By any reckoning, the competition between the super-powers has been acute in West Asia since the mid-’fifties when the Soviet Union agreed to supply weapons to President Nasser and support the forces of radical Arab nationalism headed by him. But the Soviet moves also frightened conservative regimes in countries like Saudi Arabia and Iran and thereby greatly facilitated the task of the United States in making them safe for western oil companies and other interests.
The situation has greatly changed since the Arab-Israeli war of October 1973. But President Sadat could not have gone to war unless he had taken steps to reduce Soviet influence and win the cooperation of King Feisal because, without it, oil could not have been used as a political weapon and the outcome of the Yom Kippur war could well have been very different.

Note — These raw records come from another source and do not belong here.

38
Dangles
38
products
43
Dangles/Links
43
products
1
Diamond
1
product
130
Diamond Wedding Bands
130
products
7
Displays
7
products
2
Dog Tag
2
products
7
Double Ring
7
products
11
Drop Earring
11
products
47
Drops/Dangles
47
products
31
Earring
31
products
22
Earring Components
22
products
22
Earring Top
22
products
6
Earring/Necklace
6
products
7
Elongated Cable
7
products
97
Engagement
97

Also, it is a reasonable inference that the United States would not have adopted as helpful an attitude towards the Arabs as it has since if its Western European and Japanese allies were not critically dependent on Arab oil, if its own import of oil had not increased considerably since the 1967 Arab-Israel war and if it was not assured that President Sadat was genuinely interested in living in peace with Israel as well as the pro-Western and conservative monarchies and sheikhdoms.
Plainly, factors other than the US-Soviet competition account for the rise in the power and influence of the Arabs. That could have only kept them divided and perpetuated external influence over them.

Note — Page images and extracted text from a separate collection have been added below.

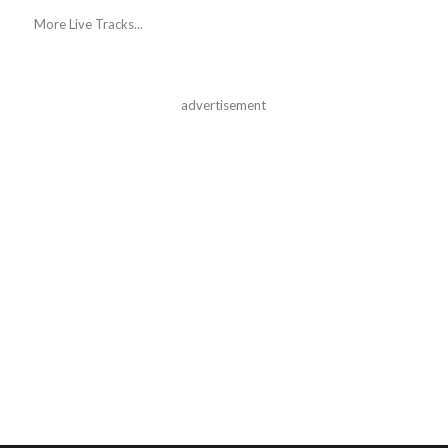
More Live Tracks...
advertisement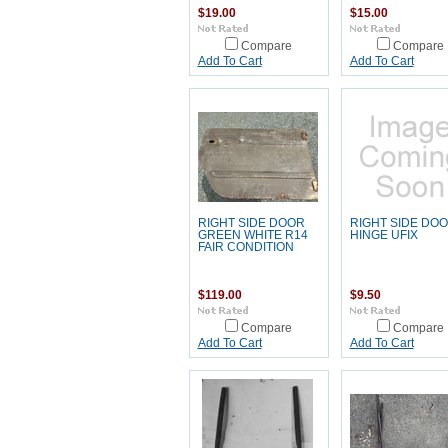
$19.00
$15.00
Compare
Compare
Add To Cart
Add To Cart
RIGHT SIDE DOOR
RIGHT SIDE DO
GREEN WHITE R14
HINGE UFIX
FAIR CONDITION
$119.00
$9.50
Compare
Compare
Add To Cart
Add To Cart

Despite the remarkable changes in West Asia, the super-powers would have maintained and extended their hold on Iran and Iraq if other Arab leaders, especially President Boumedienne, had not brought about an agreement between them. But for it, both Teheran and Baghdad would have continued to spend billions of dollars on purchasing arms from America and the Soviet Union and thus remained dependent on them. Whom would this competition benefit if not the super-powers themselves? Also, who can say that the present agreement will lead to a normalisation of relations between Iran and Iraq and to peace in the region if the two regimes continue the arms race and allow themselves to be manipulated by Washington and Moscow?
Competition
China itself has suffered as a result of the competition between the super-powers. But for it, the United States would not have had any good reason to intervene in the Korean war, recognise Taiwan and do all the evil things it has done in Indo-China for the last decades. In other words, China would have achieved its objective of national unification in the ‘fifties and its security environment might well have been much more favourable if the super-powers were not contending for influence in the regions around it. This would naturally have reduced for it the need to go in for nuclear weapons at a hectic pace. And the absence of a military threat and the availability of larger resources for development could have greatly reduced the compulsion to go in for the kind of austerities Peking has had to impose on its people.
The Chinese leadership can legitimately argue that collusion between the two super-powers would have been far more dangerous for the militarily weaker countries. But collusion without the backdrop of collision could not have fooled anyone or won willing supporters for either. Perhaps it could not have been sustained because in the absence of fear of each other, neither might have been able to mobilise the will and resources that are needed for a bid for world domination. Both the Soviet Union and America were expansionist and imperialist powers before they came to confront each other. But their post-war ambitions fall into an altogether different category. Collision has suited them remarkably well in undermining the autonomy of other countries.